## PROBLEM:
Where a picture appears, leave it out, and transcribe all the lines below exactly.

Dataset excerpts:
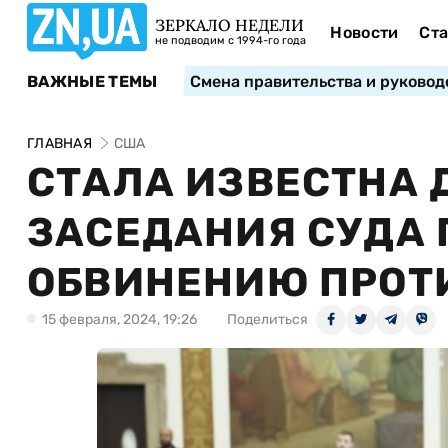
ЗЕРКАЛО НЕДЕЛИ
Новости
Ста
не подводим с 1994-го года
ВАЖНЫЕ ТЕМЫ
Смена правительства и руковод
ГЛАВНАЯ
США
СТАЛА ИЗВЕСТНА 
ЗАСЕДАНИЯ СУДА 
ОБВИНЕНИЮ ПРОТ
15 февраля, 2024, 19:26
Поделиться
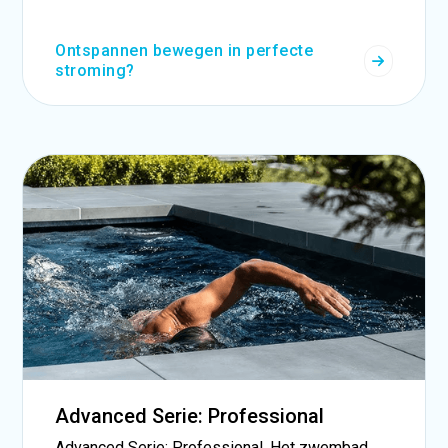
Ontspannen bewegen in perfecte
stroming?
Advanced Serie: Professional
Advanced Serie: Professional. Het zwembad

## RESPONSE BOX:
ЗЕРКАЛО НЕДЕЛИ
Новости
Ста
не подводим с 1994-го года
ВАЖНЫЕ ТЕМЫ
Смена правительства и руковод
ГЛАВНАЯ
США
СТАЛА ИЗВЕСТНА 
ЗАСЕДАНИЯ СУДА 
ОБВИНЕНИЮ ПРОТ
15 февраля, 2024, 19:26
Поделиться
Ontspannen bewegen in perfecte
stroming?
Advanced Serie: Professional
Advanced Serie: Professional. Het zwembad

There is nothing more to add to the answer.